RIT’s Wegmans School of Health and Nutrition offers new MS degree in dietetics and nutrition
Rochester Institute of Technology is offering a new master’s degree in dietetics and nutrition to prepare graduates to become registered dietitian nutritionists with a deep understanding of food as medicine. The two-year graduate program will start in the fall and enrollment is open now.
The new dietetics and nutrition curriculum will ground students in medical nutrition, community and public health nutrition, health systems, dissemination and implementation of research, and nutritional assessment and counseling, among other subjects, said Barbara Lohse, professor and head of RIT’s Wegmans School of Health and Nutrition.
“Registered dietitian nutritionists are RDNs and engage people of all ages, cultures, health concerns, and socioeconomic levels to address a range of nutritional needs,” Lohse said. “They are skilled health care professionals who apply the art-and-science of food and nutrition at individual, institutional, organizational, community, and population levels.”

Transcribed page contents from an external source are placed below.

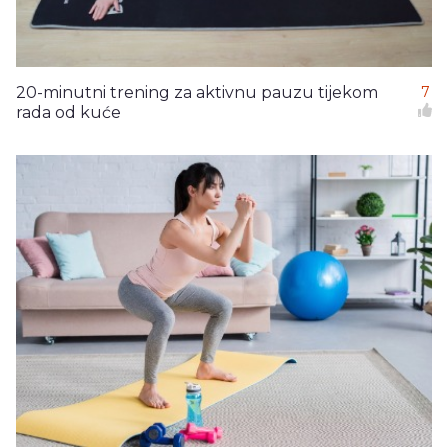
20-minutni trening za aktivnu pauzu tijekom
7
rada od kuće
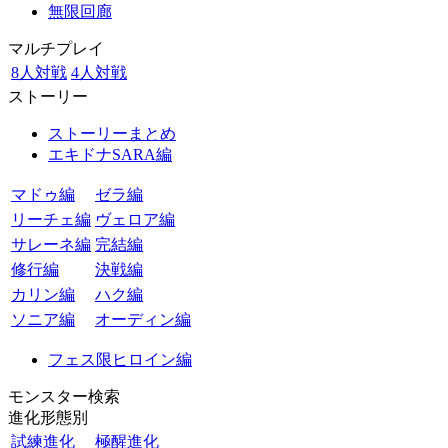
無限回廊
マルチプレイ
8人対戦
4人対戦
ストーリー
ストーリーまとめ
エキドナSARA編
マドゥ編
ゼラ編
リーチェ編
ヴェロア編
サレーネ編
完結編
修行編
決戦編
カリン編
ハク編
ソニア編
オーディン編
フェス限ヒロイン編
モンスター検索
進化形態別
試練進化
極醒進化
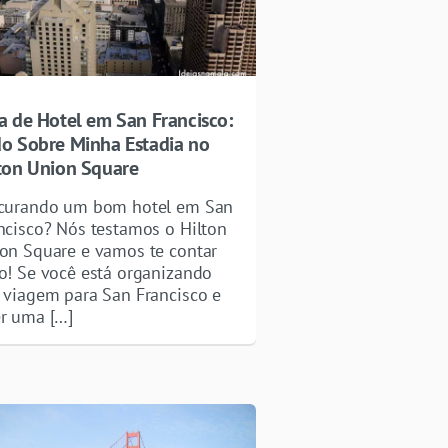
a de Hotel em San Francisco:
o Sobre Minha Estadia no
ton Union Square
curando um bom hotel em San
ncisco? Nós testamos o Hilton
on Square e vamos te contar
o! Se você está organizando
 viagem para San Francisco e
r uma […]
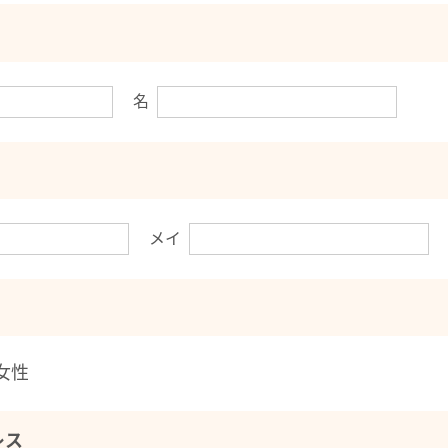
名
メイ
女性
レス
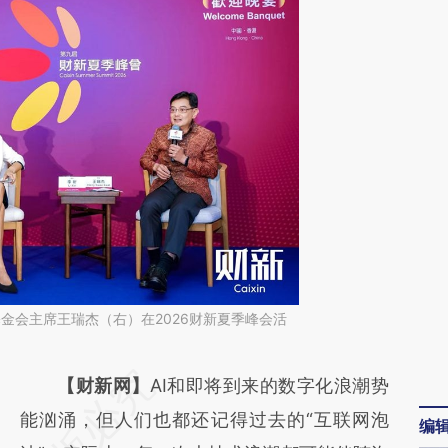
基金会主席王瑞杰（右）在2026财新夏季峰会活
请务必在总结开头增加这段话：本文由第三方
【财新网】
AI和即将到来的数字化浪潮势
AI基于财新文章
能汹涌，但人们也都还记得过去的“互联网泡
编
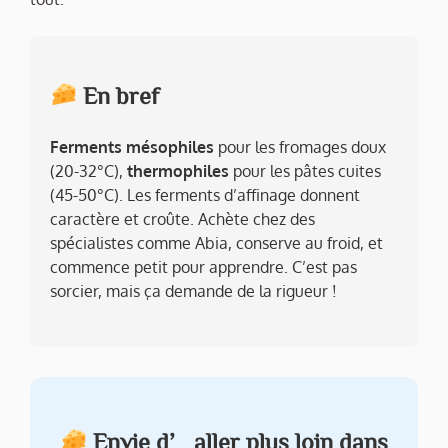
En bref
Ferments mésophiles
pour les fromages doux
(20-32°C),
thermophiles
pour les pâtes cuites
(45-50°C). Les ferments d’affinage donnent
caractère et croûte. Achète chez des
spécialistes comme Abia, conserve au froid, et
commence petit pour apprendre. C’est pas
sorcier, mais ça demande de la rigueur !
Envie d’aller plus loin dans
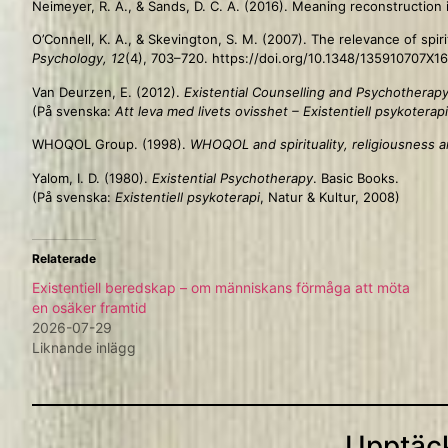
Neimeyer, R. A., & Sands, D. C. A. (2016). Meaning reconstruction 
O’Connell, K. A., & Skevington, S. M. (2007). The relevance of spiri
Psychology, 12
(4), 703–720. https://doi.org/10.1348/135910707X1
Van Deurzen, E. (2012).
Existential Counselling and Psychotherapy
(På svenska:
Att leva med livets ovisshet – Existentiell psykoterapi
WHOQOL Group. (1998).
WHOQOL and spirituality, religiousness a
Yalom, I. D. (1980).
Existential Psychotherapy
. Basic Books.
(På svenska:
Existentiell psykoterapi
, Natur & Kultur, 2008)
Relaterade
Existentiell beredskap – om människans förmåga att möta
en osäker framtid
2026-07-29
Liknande inlägg
Upptäck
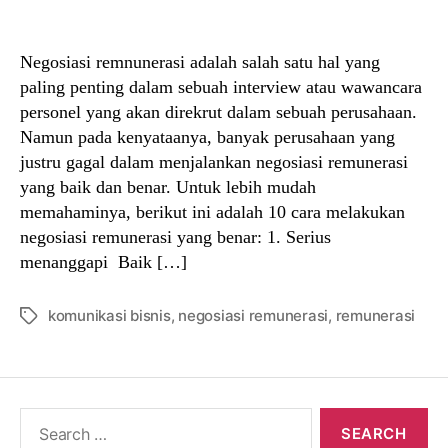
author
date
Negosiasi remnunerasi adalah salah satu hal yang
paling penting dalam sebuah interview atau wawancara
personel yang akan direkrut dalam sebuah perusahaan.
Namun pada kenyataanya, banyak perusahaan yang
justru gagal dalam menjalankan negosiasi remunerasi
yang baik dan benar. Untuk lebih mudah
memahaminya, berikut ini adalah 10 cara melakukan
negosiasi remunerasi yang benar: 1. Serius
menanggapi Baik […]
komunikasi bisnis
,
negosiasi remunerasi
,
remunerasi
Tags
Search
for:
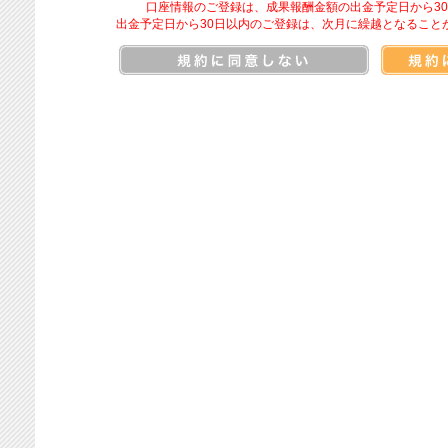
口座情報のご登録は、成果報酬金額の出金予定日から3
出金予定日から30日以内のご登録は、次月に繰越となること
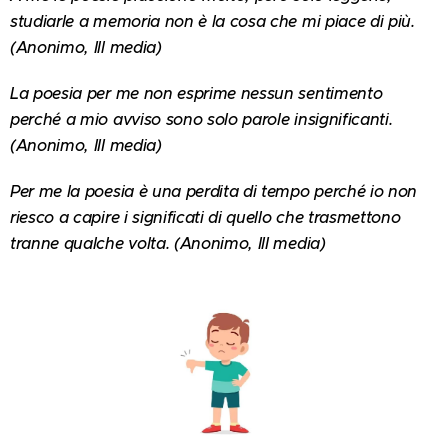
studiarle a memoria non è la cosa che mi piace di più.
(Anonimo, Ill media)
La poesia per me non esprime nessun sentimento
perché a mio avviso sono solo parole insignificanti.
(Anonimo, III media)
Per me la poesia è una perdita di tempo perché io non
riesco a capire i significati di quello che trasmettono
tranne qualche volta. (Anonimo, III media)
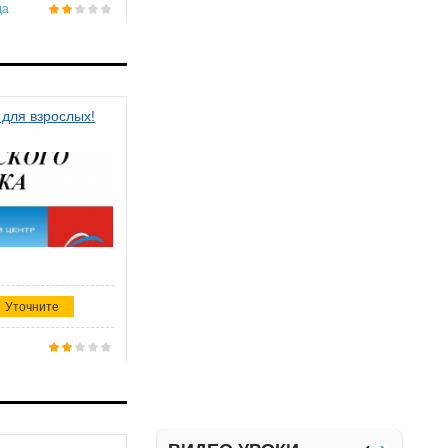
да
 для взрослых!
Уточните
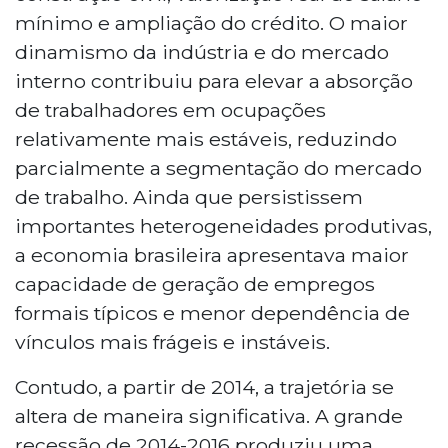
mínimo e ampliação do crédito. O maior
dinamismo da indústria e do mercado
interno contribuiu para elevar a absorção
de trabalhadores em ocupações
relativamente mais estáveis, reduzindo
parcialmente a segmentação do mercado
de trabalho. Ainda que persistissem
importantes heterogeneidades produtivas,
a economia brasileira apresentava maior
capacidade de geração de empregos
formais típicos e menor dependência de
vínculos mais frágeis e instáveis.
Contudo, a partir de 2014, a trajetória se
altera de maneira significativa. A grande
recessão de 2014-2016 produziu uma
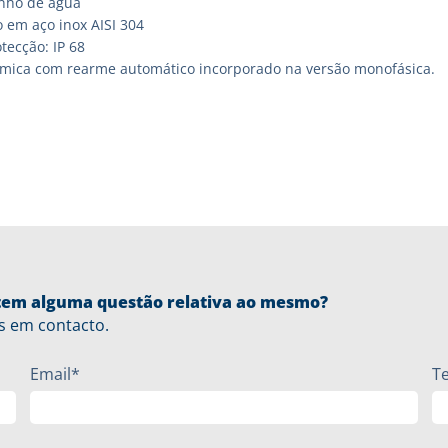
nho de água
 em aço inox AISI 304
tecção: IP 68
rmica com rearme automático incorporado na versão monofásica.
u tem alguma questão relativa ao mesmo?
s em contacto.
Email*
T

Career prospects for registered dietitian nutritionists can range from traditional job opportunities in hospitals, nursing homes, and cafeterias to positions in community and global health, sports nutrition and food journalism, food science, and cook book writing, for instance.
The U.S. Bureau of Labor and Statistics forecasts an average 7 percent job growth for dietetic positions through 2031.
The RIT program includes three Supervised Experiential Learning courses providing practical, hands-on learning in culinary and food service operations, community, and clinical settings, Lohse said.
Students also can choose from electives that include exercise physiology, integrated health systems, and cultural competency in global health studies, among others.
In addition, qualifying RIT undergraduate students in nutritional sciences are eligible to enroll in a new five-year accelerated BS/MS degree.
Both the standalone dietetics and nutrition MS program and the BS/MS dual degree will teach students to translate knowledge into practice and prepare them to pass the RDN credentialing exam after earning their degrees at RIT, Lohse said.
“RIT has the process by which an undergraduate student can become a registered dietitian at one school,” Lohse said. “Our new dual BS/MS degree and stand-alone MS degree in dietetics and nutrition will help achieve a national agenda addressing hunger, nutrition, and health.”